» **WORK ITEM**: For this exercise, reproduce the entries below exactly, but only from the line containing "Suivez-nous (211, 2440)" through the line containing "Fotografos (210, 2469)", both included.

» **ENTRIES SUPPLIED**:
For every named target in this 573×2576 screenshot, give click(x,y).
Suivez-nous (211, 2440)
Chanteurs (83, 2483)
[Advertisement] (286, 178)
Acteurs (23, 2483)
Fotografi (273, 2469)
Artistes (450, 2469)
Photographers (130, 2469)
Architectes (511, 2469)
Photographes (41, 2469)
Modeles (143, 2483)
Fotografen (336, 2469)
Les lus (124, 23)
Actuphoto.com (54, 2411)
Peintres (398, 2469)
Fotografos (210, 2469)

...

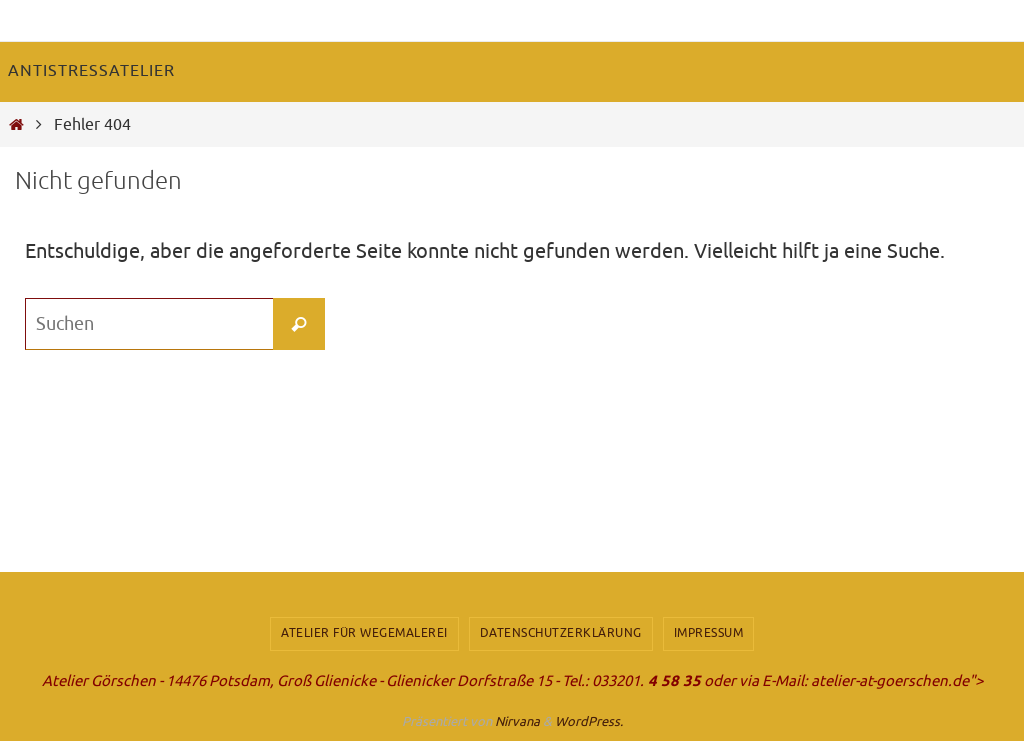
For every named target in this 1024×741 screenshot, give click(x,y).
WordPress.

» **OUTPUT FOR THIS EXERCISE**:
Suivez-nous (211, 2440)
Chanteurs (83, 2483)
[Advertisement] (286, 178)
Acteurs (23, 2483)
Fotografi (273, 2469)
Artistes (450, 2469)
Photographers (130, 2469)
Architectes (511, 2469)
Photographes (41, 2469)
Modeles (143, 2483)
Fotografen (336, 2469)
Les lus (124, 23)
Actuphoto.com (54, 2411)
Peintres (398, 2469)
Fotografos (210, 2469)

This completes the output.